▶ [What you are asked to do]:
Search the data below for the word "didapatkan" and copy each line that holds it.

▶ [Task material]:
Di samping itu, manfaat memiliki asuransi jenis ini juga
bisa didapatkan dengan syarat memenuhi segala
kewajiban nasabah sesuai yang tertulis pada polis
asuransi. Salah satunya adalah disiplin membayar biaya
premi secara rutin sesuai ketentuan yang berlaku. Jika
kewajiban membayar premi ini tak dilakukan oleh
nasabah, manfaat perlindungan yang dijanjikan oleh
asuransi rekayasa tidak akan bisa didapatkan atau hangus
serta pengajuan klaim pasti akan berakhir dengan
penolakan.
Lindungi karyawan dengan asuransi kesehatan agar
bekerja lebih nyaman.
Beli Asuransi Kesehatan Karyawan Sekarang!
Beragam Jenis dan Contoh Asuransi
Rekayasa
...
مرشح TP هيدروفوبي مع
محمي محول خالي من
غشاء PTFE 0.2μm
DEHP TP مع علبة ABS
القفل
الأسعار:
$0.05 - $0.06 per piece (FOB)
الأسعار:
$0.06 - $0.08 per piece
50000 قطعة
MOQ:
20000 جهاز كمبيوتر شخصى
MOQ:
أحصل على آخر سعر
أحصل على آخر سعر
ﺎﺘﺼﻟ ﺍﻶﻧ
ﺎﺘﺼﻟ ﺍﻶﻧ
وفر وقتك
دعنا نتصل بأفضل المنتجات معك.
...
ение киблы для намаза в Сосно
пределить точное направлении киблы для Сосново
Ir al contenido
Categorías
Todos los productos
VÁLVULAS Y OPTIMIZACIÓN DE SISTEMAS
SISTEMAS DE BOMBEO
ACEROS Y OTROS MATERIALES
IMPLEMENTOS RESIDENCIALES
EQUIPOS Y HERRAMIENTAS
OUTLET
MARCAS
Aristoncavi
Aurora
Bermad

▶ [Completed exercise]:
bisa didapatkan dengan syarat memenuhi segala
asuransi rekayasa tidak akan bisa didapatkan atau hangus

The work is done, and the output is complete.